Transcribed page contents

────────────────────

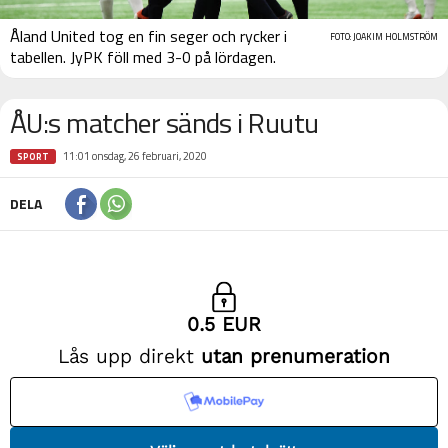
Åland United tog en fin seger och rycker i
FOTO: JOAKIM HOLMSTRÖM
tabellen. JyPK föll med 3-0 på lördagen.
ÅU:s matcher sänds i Ruutu
11:01 onsdag, 26 februari, 2020
SPORT
DELA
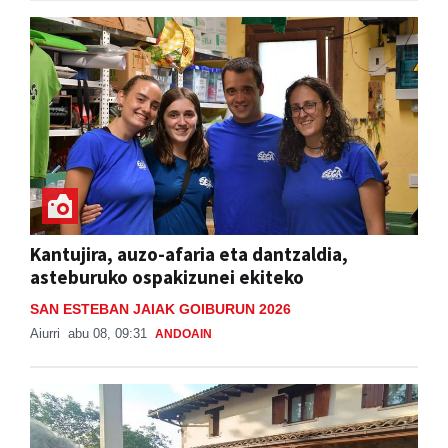
Kantujira, auzo-afaria eta dantzaldia,
asteburuko ospakizunei ekiteko
SAN ESTEBAN JAIAK GOIBURUN 2026
Aiurri
abu 08, 09:31
ANDOAIN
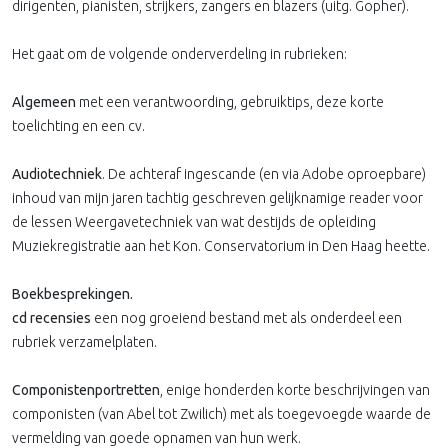
dirigenten, pianisten, strijkers, zangers en blazers (uitg. Gopher).
Het gaat om de volgende onderverdeling in rubrieken:
Algemeen
met een verantwoording, gebruiktips, deze korte
toelichting en een cv.
Audiotechniek
. De achteraf ingescande (en via Adobe oproepbare)
inhoud van mijn jaren tachtig geschreven gelijknamige reader voor
de lessen Weergavetechniek van wat destijds de opleiding
Muziekregistratie aan het Kon. Conservatorium in Den Haag heette.
Boekbesprekingen.
cd recensies
een nog groeiend bestand met als onderdeel een
rubriek verzamelplaten.
Componistenportretten
, enige honderden korte beschrijvingen van
componisten (van Abel tot Zwilich) met als toegevoegde waarde de
vermelding van goede opnamen van hun werk.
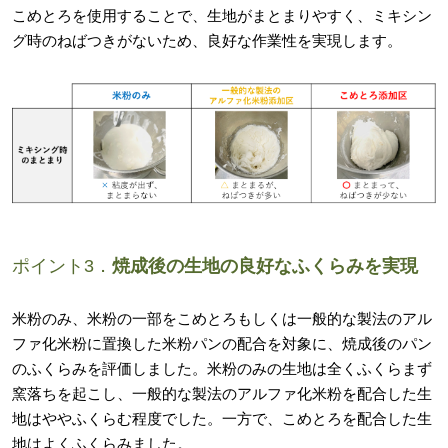
こめとろを使用することで、生地がまとまりやすく、ミキシン
グ時のねばつきがないため、良好な作業性を実現します。
ポイント3．
焼成後の生地の良好なふくらみを実現
米粉のみ、米粉の一部をこめとろもしくは一般的な製法のアル
ファ化米粉に置換した米粉パンの配合を対象に、焼成後のパン
のふくらみを評価しました。米粉のみの生地は全くふくらまず
窯落ちを起こし、一般的な製法のアルファ化米粉を配合した生
地はややふくらむ程度でした。一方で、こめとろを配合した生
地はよくふくらみました。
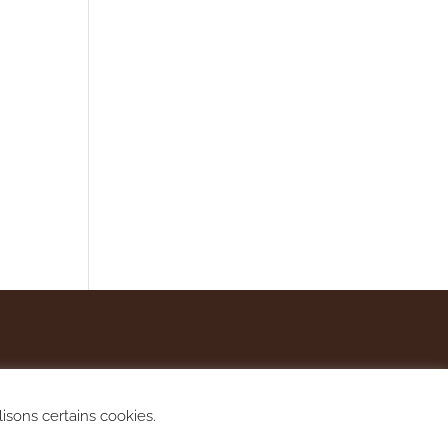
lisons certains cookies.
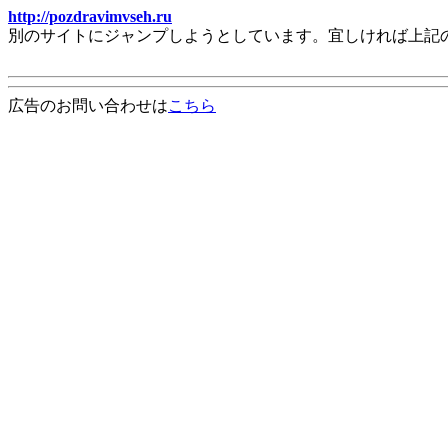
http://pozdravimvseh.ru
別のサイトにジャンプしようとしています。宜しければ上記
広告のお問い合わせは
こちら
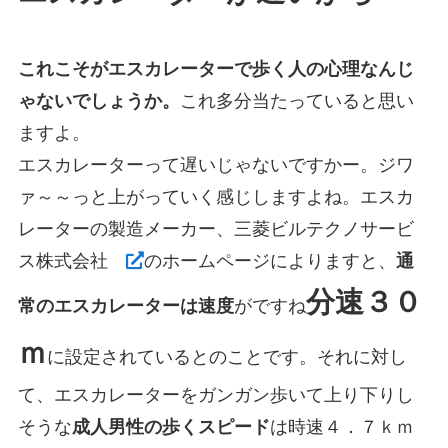
これこそがエスカレーターで歩く人の心理なんじ
ゃないでしょうか。
これ多分当たっていると思い
ますよ。
エスカレーターって遅いじゃないですかー。ジワ
ァ～～っと上がっていく感じしますよね。エスカ
レーターの製造メーカー、三菱ビルテクノサービ
ス株式会社
のホームページによりますと、
通
分速３０
常のエスカレーターは速度
がですね
ｍ
に設定されているとのことです。それに対し
て、エスカレーターをガンガン歩いて上り下りし
そうな
成人男性の歩くスピード
は時速４．７ｋｍ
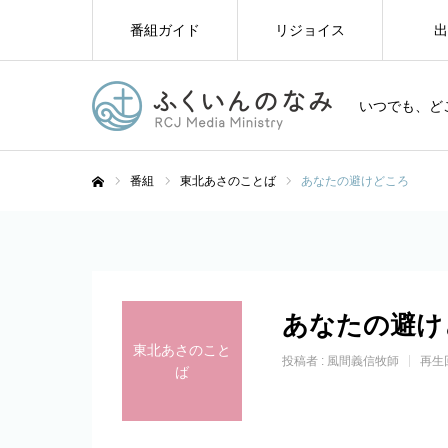
番組ガイド
リジョイス
出
いつでも、ど
番組
東北あさのことば
あなたの避けどころ
ホーム
あなたの避け
東北あさのこと
投稿者 :
風間義信牧師
再生
ば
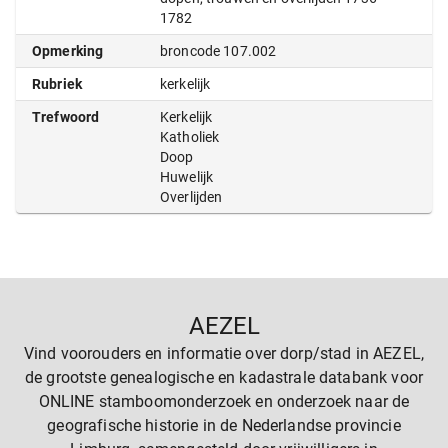
1782
Opmerking
broncode 107.002
Rubriek
kerkelijk
Trefwoord
Kerkelijk
Katholiek
Doop
Huwelijk
Overlijden
AEZEL
Vind voorouders en informatie over dorp/stad in AEZEL,
de grootste genealogische en kadastrale databank voor
ONLINE stamboomonderzoek en onderzoek naar de
geografische historie in de Nederlandse provincie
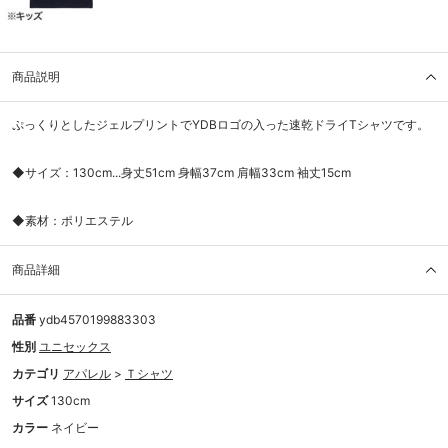
商品説明
ぷっくりとしたジェルプリントでYDBロゴの入った速乾ドライTシャツです。
◆サイズ：130cm...身丈51cm 身幅37cm 肩幅33cm 袖丈15cm
◆素材：ポリエステル
商品詳細
品番
ydb4570199883303
性別
ユニセックス
カテゴリ
アパレル
>
Ｔシャツ
サイズ
130cm
カラー
ネイビー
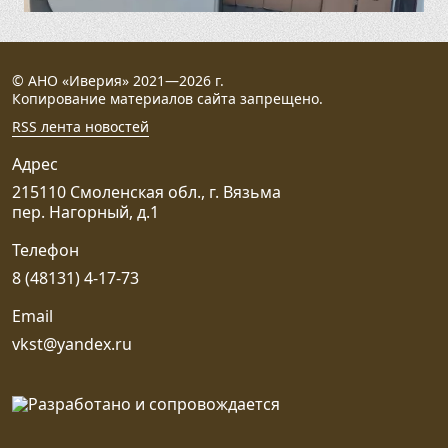
© АНО «Иверия» 2021—2026 г.
Копирование материалов сайта запрещено.
RSS лента новостей
Адрес
215110 Смоленская обл., г. Вязьма
пер. Нагорный, д.1
Телефон
8 (48131) 4-17-73
Email
vkst@yandex.ru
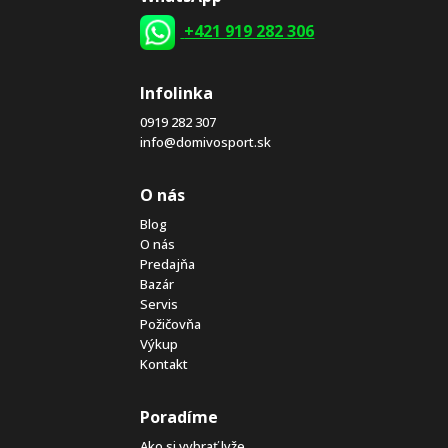
+421 919 282 306
Infolinka
0919 282 307
info@domivosport.sk
O nás
Blog
O nás
Predajňa
Bazár
Servis
Požičovňa
Výkup
Kontakt
Poradíme
Ako si vybrať lyže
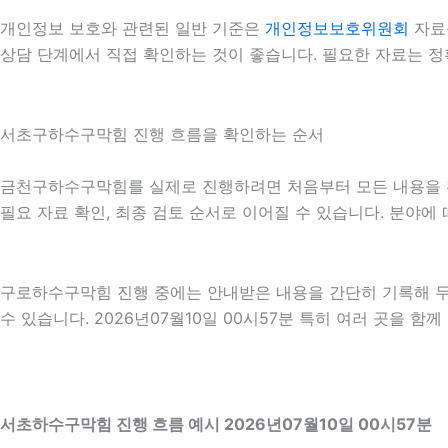
개인정보 보호와 관련된 일반 기준은
개인정보보호위원회
자료
상담 단계에서 직접 확인하는 것이 좋습니다. 필요한 자료는 정
서초구하수구막힘 진행 흐름을 확인하는 순서
금천구하수구막힘를 실제로 진행하려면 처음부터 모든 내용을 확정하
필요 자료 확인, 최종 검토 순서로 이어질 수 있습니다. 분야에
구로하수구막힘 진행 중에는 안내받은 내용을 간단히 기록해 두는
수 있습니다. 2026년07월10일 00시57분 특히 여러 곳을 
서초하수구막힘 진행 흐름 예시 2026년07월10일 00시57분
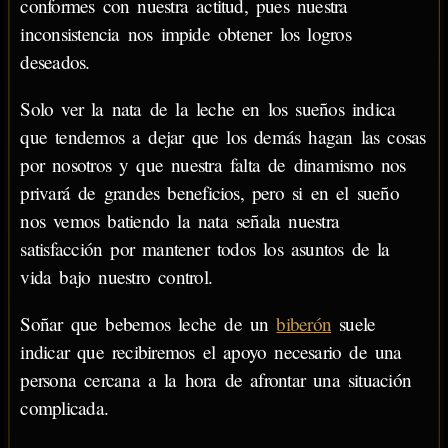
conformes con nuestra actitud, pues nuestra
inconsistencia nos impide obtener los logros
deseados.
Solo ver la nata de la leche en los sueños indica
que tendemos a dejar que los demás hagan las cosas
por nosotros y que nuestra falta de dinamismo nos
privará de grandes beneficios, pero si en el sueño
nos vemos batiendo la nata señala nuestra
satisfacción por mantener todos los asuntos de la
vida bajo nuestro control.
Soñar que bebemos leche de un
biberón
suele
indicar que recibiremos el apoyo necesario de una
persona cercana a la hora de afrontar una situación
complicada.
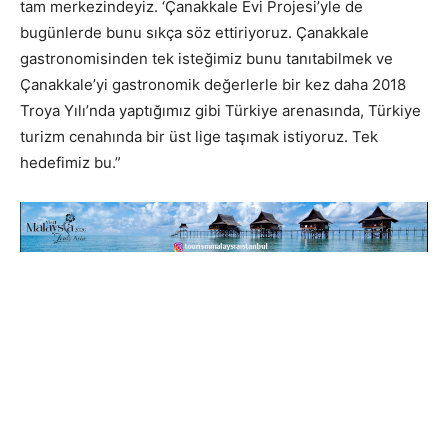
tam merkezindeyiz. ‘Çanakkale Evi Projesi’yle de
bugünlerde bunu sıkça söz ettiriyoruz. Çanakkale
gastronomisinden tek isteğimiz bunu tanıtabilmek ve
Çanakkale’yi gastronomik değerlerle bir kez daha 2018
Troya Yılı’nda yaptığımız gibi Türkiye arenasında, Türkiye
turizm cenahında bir üst lige taşımak istiyoruz. Tek
hedefimiz bu.”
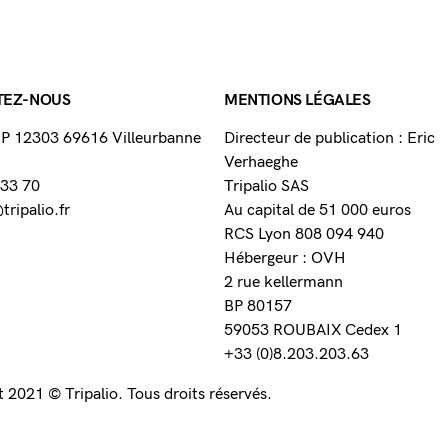
TEZ-NOUS
MENTIONS LÉGALES
 BP 12303 69616 Villeurbanne
Directeur de publication : Eric
Verhaeghe
 33 70
Tripalio SAS
ripalio.fr
Au capital de 51 000 euros
RCS Lyon 808 094 940
Hébergeur : OVH
2 rue kellermann
BP 80157
59053 ROUBAIX Cedex 1
+33 (0)8.203.203.63
 2021 © Tripalio. Tous droits réservés.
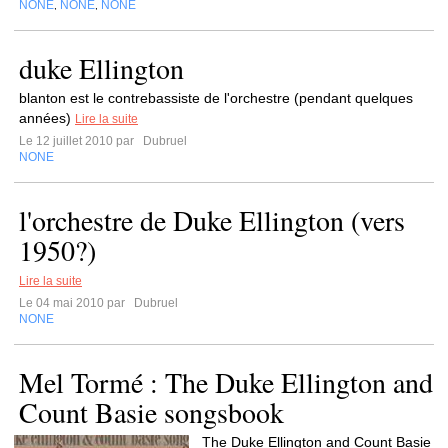
NONE
NONE
NONE
,
,
duke Ellington
blanton est le contrebassiste de l'orchestre (pendant quelques
années)
Lire la suite
Le 12 juillet 2010 par
Dubruel
NONE
l'orchestre de Duke Ellington (vers
1950?)
Lire la suite
Le 04 mai 2010 par
Dubruel
NONE
Mel Tormé : The Duke Ellington and
Count Basie songsbook
The Duke Ellington and Count Basie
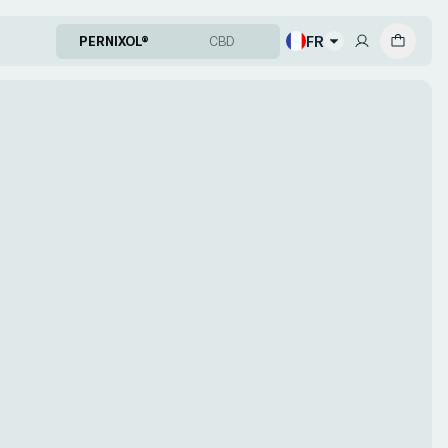
FR
PERNIXOL®
CBD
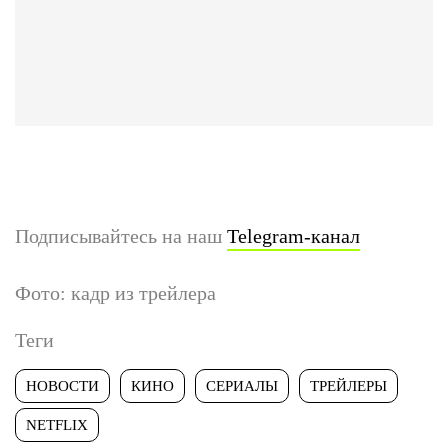
Подписывайтесь на наш
Telegram-канал
Фото: кадр из трейлера
Теги
НОВОСТИ
КИНО
СЕРИАЛЫ
ТРЕЙЛЕРЫ
NETFLIX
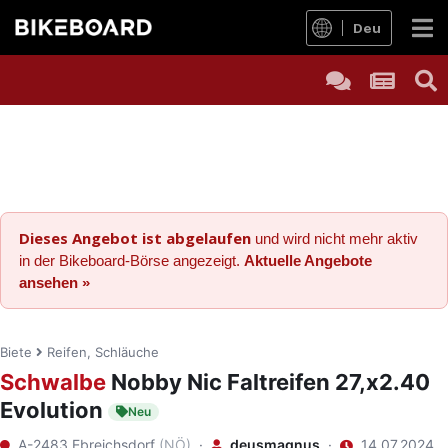
Deu
Dieses Angebot ist abgelaufen
und wird nicht mehr aktiv
in der Bikeboard-Börse angezeigt.
Aktuelle Angebote
ansehen »
Biete
Reifen, Schläuche
Schwalbe
Nobby Nic Faltreifen 27,x2.40
Evolution
Neu
A-2483 Ebreichsdorf
(NÖ)
·
deusmagnus
·
14.07.2024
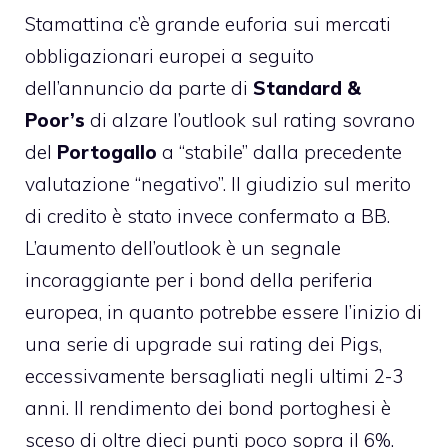
Stamattina c’è grande euforia sui mercati
obbligazionari europei a seguito
dell’annuncio da parte di
Standard &
Poor’s
di alzare l’outlook sul rating sovrano
del
Portogallo
a “stabile” dalla precedente
valutazione “negativo”. Il giudizio sul merito
di credito è stato invece confermato a BB.
L’aumento dell’outlook è un segnale
incoraggiante per i bond della periferia
europea, in quanto potrebbe essere l’inizio di
una serie di upgrade sui rating dei Pigs,
eccessivamente bersagliati negli ultimi 2-3
anni. Il rendimento dei bond portoghesi è
sceso di oltre dieci punti poco sopra il 6%.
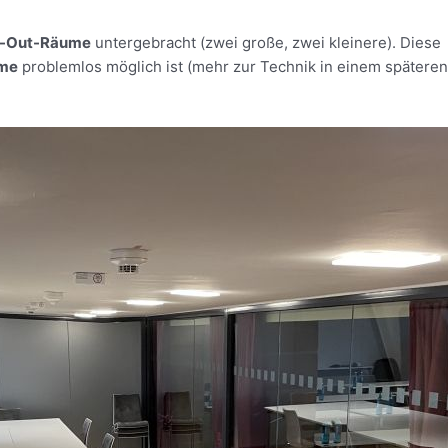
k-Out-Räume
untergebracht (zwei große, zwei kleinere). Diese
hme
problemlos möglich ist (mehr zur Technik in einem späteren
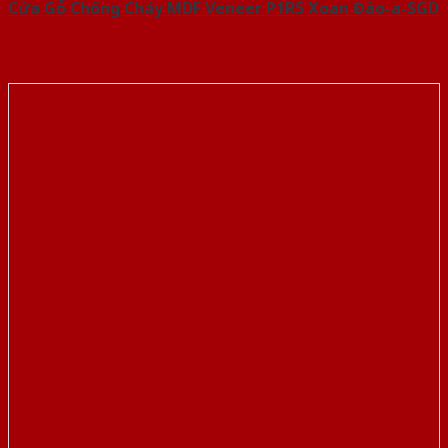
Cửa Gỗ Chống Cháy MDF Veneer P1R5 Xoan Đào-a-SGD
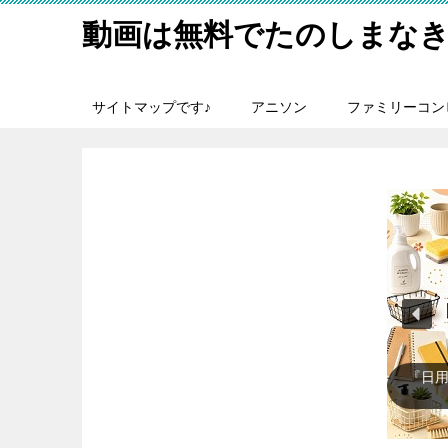
動画は無料でたのしまなき
サイトマップです♪
アニソン
ファミリーコン
『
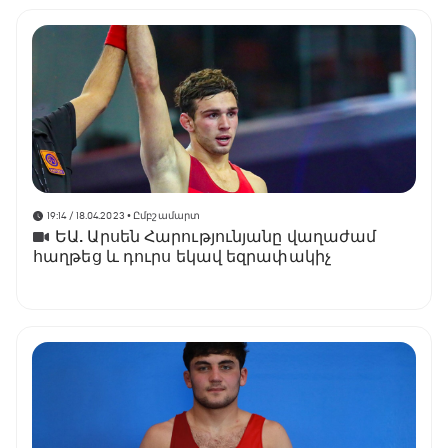
19:14 / 18.04.2023
• Ըմբշամարտ
ԵԱ. Արսեն Հարությունյանը վաղաժամ
հաղթեց և դուրս եկավ եզրափակիչ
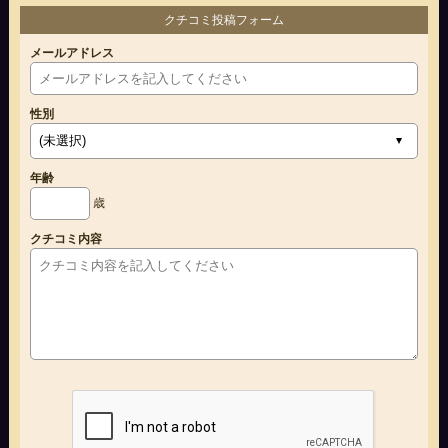
クチコミ投稿フォーム
メールアドレス
性別
年齢
歳
クチコミ内容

────────────────────

**Exercise directions**
Leave the pictures out, and transcribe exactly the lines above starting at the one that contains "서초구하수구막힘 진행 흐름을 확인하는 순서" and ending at the one that contains "privará de grandes".

**Task output**
서초구하수구막힘 진행 흐름을 확인하는 순서
금천구하수구막힘를 실제로 진행하려면 처음부터 모든 내용을 확정하
필요 자료 확인, 최종 검토 순서로 이어질 수 있습니다. 분야에
구로하수구막힘 진행 중에는 안내받은 내용을 간단히 기록해 두는
수 있습니다. 2026년07월10일 00시57분 특히 여러 곳을 
서초하수구막힘 진행 흐름 예시 2026년07월10일 00시57분
conformes con nuestra actitud, pues nuestra
inconsistencia nos impide obtener los logros
deseados.
Solo ver la nata de la leche en los sueños indica
que tendemos a dejar que los demás hagan las cosas
por nosotros y que nuestra falta de dinamismo nos
privará de grandes beneficios, pero si en el sueño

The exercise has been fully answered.